- One Title, Many Roles
- Key Skills of Project Managers
- Qualities of Successful Project Managers
- 15 Common Mistakes of Project Managers
Key Skills of Project Managers
Although a broad range of skills is needed to effectively manage the people, process, and technical aspects of any project, it becomes clear there is a set of key skills that each project manager should have. Although these skill categories are not necessarily exclusive of each other, let’s group them into five categories to streamline our review and discussion:
Project Management Fundamentals—The “science” part of project management, covered in this book, including office productivity suite (such as Microsoft Office, email, and so on) and project management software skills.

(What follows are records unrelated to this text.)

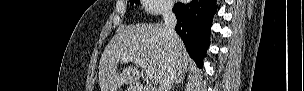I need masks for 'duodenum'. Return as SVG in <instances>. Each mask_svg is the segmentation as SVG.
Instances as JSON below:
<instances>
[{
  "instance_id": "obj_1",
  "label": "duodenum",
  "mask_w": 304,
  "mask_h": 91,
  "mask_svg": "<svg viewBox=\"0 0 304 91\" xmlns=\"http://www.w3.org/2000/svg\"><path fill=\"white\" fill-rule=\"evenodd\" d=\"M131 90L132 91H152L151 89L144 87L141 83H133Z\"/></svg>"
}]
</instances>
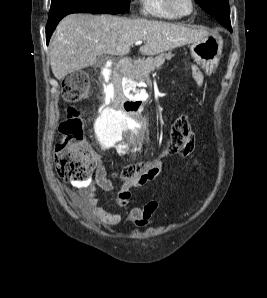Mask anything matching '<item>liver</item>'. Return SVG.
<instances>
[{"mask_svg": "<svg viewBox=\"0 0 267 298\" xmlns=\"http://www.w3.org/2000/svg\"><path fill=\"white\" fill-rule=\"evenodd\" d=\"M209 33L202 29L147 19L113 15L71 14L63 18L51 40L50 64L60 80L67 74L94 65L103 54L124 56L138 40L144 55H155L202 41Z\"/></svg>", "mask_w": 267, "mask_h": 298, "instance_id": "obj_1", "label": "liver"}]
</instances>
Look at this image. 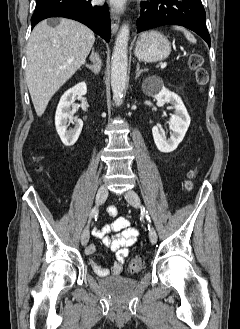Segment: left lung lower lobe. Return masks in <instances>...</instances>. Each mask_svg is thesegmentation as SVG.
I'll list each match as a JSON object with an SVG mask.
<instances>
[{
    "mask_svg": "<svg viewBox=\"0 0 240 329\" xmlns=\"http://www.w3.org/2000/svg\"><path fill=\"white\" fill-rule=\"evenodd\" d=\"M205 22L201 0H147L141 1L137 33L168 24L179 25L197 33L210 46Z\"/></svg>",
    "mask_w": 240,
    "mask_h": 329,
    "instance_id": "1",
    "label": "left lung lower lobe"
}]
</instances>
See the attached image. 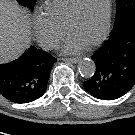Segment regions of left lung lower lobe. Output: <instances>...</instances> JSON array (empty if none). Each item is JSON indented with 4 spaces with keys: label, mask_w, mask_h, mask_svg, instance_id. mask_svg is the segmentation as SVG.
<instances>
[{
    "label": "left lung lower lobe",
    "mask_w": 135,
    "mask_h": 135,
    "mask_svg": "<svg viewBox=\"0 0 135 135\" xmlns=\"http://www.w3.org/2000/svg\"><path fill=\"white\" fill-rule=\"evenodd\" d=\"M92 59L96 64L93 77L84 81L91 95L114 100L126 94L135 84V21L126 30L110 35Z\"/></svg>",
    "instance_id": "1"
}]
</instances>
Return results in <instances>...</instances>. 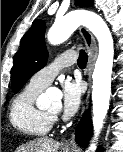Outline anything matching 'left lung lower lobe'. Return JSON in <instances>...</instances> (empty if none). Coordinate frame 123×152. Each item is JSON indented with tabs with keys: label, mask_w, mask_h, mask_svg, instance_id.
Instances as JSON below:
<instances>
[{
	"label": "left lung lower lobe",
	"mask_w": 123,
	"mask_h": 152,
	"mask_svg": "<svg viewBox=\"0 0 123 152\" xmlns=\"http://www.w3.org/2000/svg\"><path fill=\"white\" fill-rule=\"evenodd\" d=\"M76 142L82 146L87 147L92 135V122L89 113H85L76 129ZM100 150V149H98Z\"/></svg>",
	"instance_id": "0a47b994"
}]
</instances>
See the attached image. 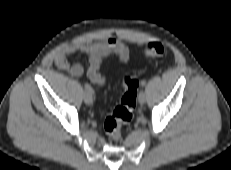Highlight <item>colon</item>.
Wrapping results in <instances>:
<instances>
[{
  "instance_id": "colon-1",
  "label": "colon",
  "mask_w": 231,
  "mask_h": 170,
  "mask_svg": "<svg viewBox=\"0 0 231 170\" xmlns=\"http://www.w3.org/2000/svg\"><path fill=\"white\" fill-rule=\"evenodd\" d=\"M165 52V46L159 42H149L145 46V53L151 58H161ZM123 85L124 94L121 102L106 116L103 125L106 134L115 141L121 137L122 125L131 121L137 102L138 81L131 76H126L123 79Z\"/></svg>"
}]
</instances>
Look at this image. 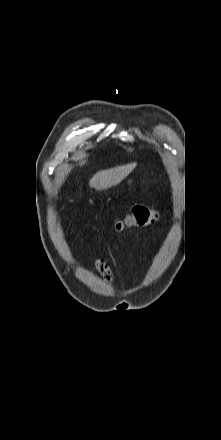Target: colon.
I'll list each match as a JSON object with an SVG mask.
<instances>
[{"label":"colon","instance_id":"obj_1","mask_svg":"<svg viewBox=\"0 0 221 440\" xmlns=\"http://www.w3.org/2000/svg\"><path fill=\"white\" fill-rule=\"evenodd\" d=\"M158 218L156 210L143 206H135L115 222V229L122 231L130 227H145L153 224Z\"/></svg>","mask_w":221,"mask_h":440}]
</instances>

Business Management Skills—Those skills that would be equally valuable to an operations or line-of-business manager, such as budgeting, finance, procurement, organizational dynamics, team development, performance management, coaching, and motivation.
Technical Knowledge—The knowledge gained from experience and competence in the focal area of the project. With it, you greatly increase your effectiveness as a project manager. You have more credibility, and you can ask better questions, validate the estimates and detail plans of team members, help solve technical issues, develop better solutions, and serve more of a leadership role.
Communication Skills—Because communication is regarded as the most important project management skill by the Project Management Institute (PMI), I feel it is important to separate these out. Skills included in this category include all written communication skills (correspondence, emails, documents), oral communication skills, facilitation skills, presentation skills, and—the most valuable—active listening. Active listening can be defined as “really listening” and the ability to listen with focus, empathy, and the desire to connect with the speaker.
Leadership Skills—This category overlaps with some of the others and focuses on the attitude and mindset required for project management. However, it also includes key skills such as interpersonal and general people relationship-building skills, adaptability, flexibility, people management, degree of customer orientation, analytical skills, problem-solving skills, and the ability to keep the big picture in mind.
I know, I know...after reading this, you are probably thinking either one or more of the following:
“You must be kidding! I need to be good in all those areas to manage a project?”
“Wait! I’ve been on projects before, and I’ve yet to see a project manager who could do all that.”
“Wait, you must be kidding! If anyone was excellent in all those areas, they’d be a CxO of our company.”
To help answer all these questions, please understand two important observations:
Many projects are not successful.
You do not need to get an “A” in all these categories to be successful as a project manager.
The key is that the project manager has the right mix of skills to meet the needs of the given project. In addition, a self-assessment against these skill categories enables you to leverage your strengths, compensate for your deficiencies, and focus your self-improvement program.